** Opening Data to process block **

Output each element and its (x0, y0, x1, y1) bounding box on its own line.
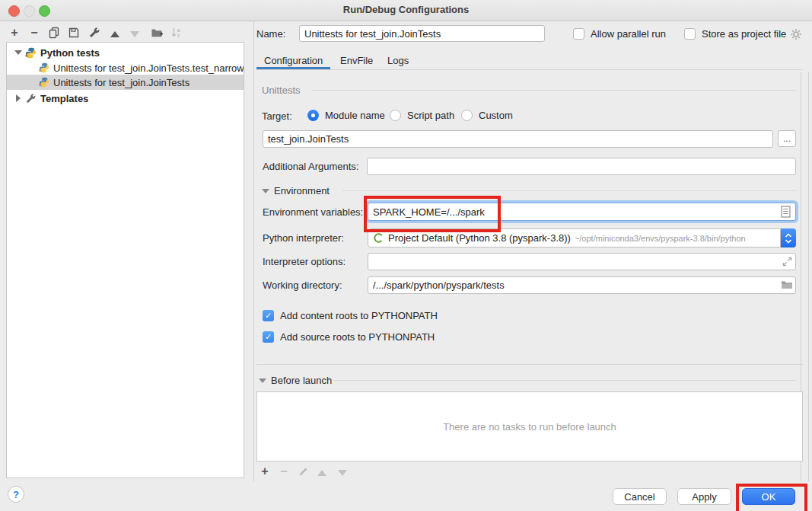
environment-section-header[interactable]: Environment (262, 185, 330, 196)
interpreter-options-input[interactable] (368, 253, 796, 270)
svg-text:a: a (177, 27, 180, 33)
conda-environment-icon (373, 232, 384, 244)
edit-templates-button[interactable] (87, 25, 102, 40)
tree-group-python-tests[interactable]: Python tests (7, 45, 244, 60)
radio-selected-icon[interactable] (307, 110, 319, 121)
python-test-icon (39, 62, 49, 73)
plus-icon: + (261, 465, 268, 478)
target-module-input[interactable] (263, 130, 773, 148)
add-content-roots-checkbox[interactable]: ✓ Add content roots to PYTHONPATH (263, 310, 438, 321)
move-task-down-button[interactable] (335, 465, 350, 481)
section-rule (312, 90, 796, 91)
chevron-expanded-icon[interactable] (14, 50, 22, 55)
tree-item-label: Unittests for test_join.JoinTests.test_n… (53, 62, 244, 74)
check-icon: ✓ (265, 311, 272, 321)
before-launch-task-list: There are no tasks to run before launch (256, 391, 803, 461)
window-title: Run/Debug Configurations (0, 4, 812, 15)
unittests-section-title: Unittests (262, 85, 301, 96)
python-tests-icon (25, 47, 37, 59)
section-rule (342, 190, 796, 191)
store-as-project-file-label: Store as project file (702, 28, 786, 40)
tab-logs[interactable]: Logs (387, 55, 409, 66)
expand-arrows-icon (782, 257, 792, 267)
name-input[interactable] (299, 25, 545, 42)
radio-unselected-icon[interactable] (461, 110, 473, 121)
additional-arguments-input[interactable] (367, 158, 796, 175)
move-task-up-button[interactable] (314, 465, 330, 481)
plus-icon: + (11, 26, 18, 40)
store-options-button[interactable] (790, 28, 802, 40)
move-up-button[interactable] (107, 27, 123, 42)
copy-icon (48, 27, 60, 39)
checkbox-checked-icon[interactable]: ✓ (263, 331, 274, 343)
help-button[interactable]: ? (8, 486, 24, 503)
radio-module-name[interactable]: Module name (307, 110, 385, 121)
ok-button[interactable]: OK (742, 488, 795, 505)
radio-custom-label: Custom (479, 110, 513, 121)
active-tab-underline (256, 67, 330, 69)
save-configuration-button[interactable] (66, 25, 81, 40)
radio-module-name-label: Module name (325, 110, 385, 121)
tree-group-templates[interactable]: Templates (7, 91, 244, 106)
interpreter-dropdown-button[interactable] (781, 228, 796, 248)
question-mark-icon: ? (13, 489, 19, 500)
remove-configuration-button[interactable]: − (27, 25, 42, 40)
store-as-project-file-checkbox[interactable]: Store as project file (684, 28, 786, 40)
allow-parallel-run-checkbox[interactable]: Allow parallel run (573, 28, 666, 40)
gear-icon (790, 28, 802, 40)
copy-configuration-button[interactable] (46, 25, 62, 40)
name-label: Name: (256, 28, 285, 40)
cancel-button[interactable]: Cancel (613, 488, 667, 505)
add-source-roots-checkbox[interactable]: ✓ Add source roots to PYTHONPATH (263, 331, 435, 343)
arrow-down-icon (130, 31, 139, 37)
radio-script-path-label: Script path (407, 110, 454, 121)
python-interpreter-path: ~/opt/miniconda3/envs/pyspark-3.8/bin/py… (575, 234, 746, 243)
add-configuration-button[interactable]: + (7, 25, 22, 40)
tab-configuration[interactable]: Configuration (264, 55, 323, 66)
tree-item-jointests-selected[interactable]: Unittests for test_join.JoinTests (7, 75, 244, 90)
add-task-button[interactable]: + (257, 464, 272, 479)
browse-directory-button[interactable] (781, 279, 793, 290)
title-bar: Run/Debug Configurations (0, 0, 812, 21)
working-directory-input[interactable] (368, 276, 796, 294)
create-folder-button[interactable] (149, 25, 164, 40)
tab-envfile[interactable]: EnvFile (340, 55, 373, 66)
arrow-up-icon (110, 31, 119, 37)
configurations-tree: Python tests Unittests for test_join.Joi… (6, 42, 244, 478)
section-rule (333, 380, 796, 381)
checkbox-unchecked-icon[interactable] (573, 28, 584, 40)
environment-variables-input[interactable] (368, 203, 796, 221)
remove-task-button[interactable]: − (276, 464, 291, 479)
move-down-button[interactable] (127, 27, 142, 42)
before-launch-section-header[interactable]: Before launch (259, 375, 332, 386)
wrench-icon (88, 27, 100, 39)
radio-unselected-icon[interactable] (390, 110, 401, 121)
interpreter-options-label: Interpreter options: (263, 256, 345, 267)
before-launch-empty-message: There are no tasks to run before launch (443, 421, 616, 433)
edit-environment-variables-button[interactable] (781, 206, 791, 218)
python-interpreter-select[interactable]: Project Default (Python 3.8 (pyspark-3.8… (368, 228, 781, 248)
expand-field-button[interactable] (782, 257, 792, 267)
edit-task-button[interactable] (296, 464, 311, 479)
arrow-up-icon (317, 470, 326, 476)
chevron-collapsed-icon[interactable] (16, 94, 21, 102)
chevron-expanded-icon[interactable] (262, 189, 269, 193)
run-debug-configurations-dialog: Run/Debug Configurations + − a z (0, 0, 812, 511)
panel-divider (253, 21, 254, 481)
sort-configurations-button[interactable]: a z (169, 25, 184, 40)
browse-module-button[interactable]: ... (778, 130, 796, 147)
apply-button[interactable]: Apply (677, 488, 731, 505)
python-interpreter-label: Python interpreter: (263, 232, 344, 244)
radio-script-path[interactable]: Script path (390, 110, 454, 121)
save-icon (68, 27, 80, 39)
checkbox-checked-icon[interactable]: ✓ (263, 310, 274, 321)
working-directory-label: Working directory: (263, 279, 342, 291)
tree-item-test-narrow[interactable]: Unittests for test_join.JoinTests.test_n… (7, 60, 244, 75)
radio-custom[interactable]: Custom (461, 110, 513, 121)
new-folder-icon (151, 27, 164, 39)
checkbox-unchecked-icon[interactable] (684, 28, 696, 40)
chevron-expanded-icon[interactable] (259, 378, 266, 383)
tree-item-label: Unittests for test_join.JoinTests (53, 77, 189, 88)
templates-wrench-icon (25, 93, 37, 104)
allow-parallel-run-label: Allow parallel run (591, 28, 666, 40)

** Closing Data to process block **

Task directions - What is needed is each line from the records with the word "rule" in it.

Task output -
section-rule (312, 90, 796, 91)
section-rule (342, 190, 796, 191)
section-rule (333, 380, 796, 381)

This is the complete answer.